Re: Replace disk in array 12H - Urgent.

One little note: when rebuild will complete you can try to remove and insert this disk back which is in failed state now. Failure condition will be cleared, and balancing will start. If disk is really fauly, balancing will be cancelled and disk will be faulted again. Then surely replace this disk.
Why? There were cases when autoraid was failing disk, but disk was not really bad. Only logs will show it (logprint -t All -v)
Robb Bailey
Occasional Advisor

Re: Replace disk in array 12H - Urgent.

The rebuild has completed and here is an updated arraydsp output.

I made a mistake earlier, there are 8 18.2 disks in the array.

My assumptions:

Used as Active Hot spare = 0 b/c the spare disk took over for B4 (failed)

I have an additional question, though. My machine rebooted when the disk failed. Is that related to the prior "Unallocated space is too small for active hot spare."? I thought that with hot spare enabled the array manager would hold back a drive as the hot spare. I guess I don't know why the reboot. I would have thought the hot spare would have kicked in w/o missing a beat.

Again, thank you for your response and I will assign points once things slow a bit and the machine is recovered.

A. Clay Stephenson
Acclaimed Contributor

Re: Replace disk in array 12H - Urgent.

The 'Active Hot Spare' of an AutoRAID is more complicated than that. The spare does not do a one for one (usually) replacement and is used to increase the amount of RAID 1/0 space. Once there was a failure there was not enough unallocated space to allow for the additional failure of the largest drive remaining.

The machine should not have rebooted or hung.

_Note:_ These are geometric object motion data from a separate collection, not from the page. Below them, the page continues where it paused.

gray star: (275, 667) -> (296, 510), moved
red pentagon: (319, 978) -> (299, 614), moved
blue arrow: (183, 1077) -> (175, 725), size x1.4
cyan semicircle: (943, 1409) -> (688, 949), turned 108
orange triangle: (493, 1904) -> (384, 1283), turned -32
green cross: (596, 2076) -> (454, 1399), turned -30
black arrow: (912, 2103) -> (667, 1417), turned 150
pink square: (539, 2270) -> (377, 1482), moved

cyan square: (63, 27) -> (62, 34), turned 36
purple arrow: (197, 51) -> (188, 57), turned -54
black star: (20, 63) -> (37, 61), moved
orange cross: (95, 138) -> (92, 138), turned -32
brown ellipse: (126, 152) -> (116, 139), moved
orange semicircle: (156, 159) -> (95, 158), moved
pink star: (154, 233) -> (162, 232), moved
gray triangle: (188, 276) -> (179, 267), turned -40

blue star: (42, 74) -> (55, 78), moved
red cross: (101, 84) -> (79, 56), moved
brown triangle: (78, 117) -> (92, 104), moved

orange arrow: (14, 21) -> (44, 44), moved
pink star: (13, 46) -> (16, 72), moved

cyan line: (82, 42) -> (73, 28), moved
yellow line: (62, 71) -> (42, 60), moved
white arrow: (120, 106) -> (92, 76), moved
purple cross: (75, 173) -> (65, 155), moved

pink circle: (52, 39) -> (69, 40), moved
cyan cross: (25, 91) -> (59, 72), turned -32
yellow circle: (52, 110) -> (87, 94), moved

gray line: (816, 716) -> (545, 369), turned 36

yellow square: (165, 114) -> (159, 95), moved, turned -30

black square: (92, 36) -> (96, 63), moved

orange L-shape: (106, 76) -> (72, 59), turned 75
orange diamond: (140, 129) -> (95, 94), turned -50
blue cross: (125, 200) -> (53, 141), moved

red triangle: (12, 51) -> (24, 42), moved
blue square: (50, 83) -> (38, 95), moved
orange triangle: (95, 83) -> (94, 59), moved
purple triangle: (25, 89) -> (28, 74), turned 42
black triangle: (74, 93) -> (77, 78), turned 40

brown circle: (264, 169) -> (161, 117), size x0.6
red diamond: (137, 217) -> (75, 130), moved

In fact, the failure should have been all but invisible to the OS other than the array monitoring daemon.

S.K. Chan
Honored Contributor

Re: Replace disk in array 12H - Urgent.

I would like to see the output of arraydsp -a after the replacement of the disk in B4. It's basically still showing the same information except for the status of the rebuild because it has completed its rebuild process. Even without a hotspare on a 12H, there should be enough redundancy to take care of ONE faulty disk. The 12H will allocate that amount of required space in "used for redundancy" automatically. Hence failure of one disk should not cause your system to reboot. Check the system logs, GSP logs, etc for clues. BTW hot spare allocating is not tie to one particular disk. In a 12H you can't tell which disk is used as hotspare. The internal machanism of this array may allocated spaces from all disks to add up to the size of the largest disk in the group representing the hotspare.

At this point all you need to do is plug in the new disk once you got it and check the status of the array periodically to make sure everything is back to normal.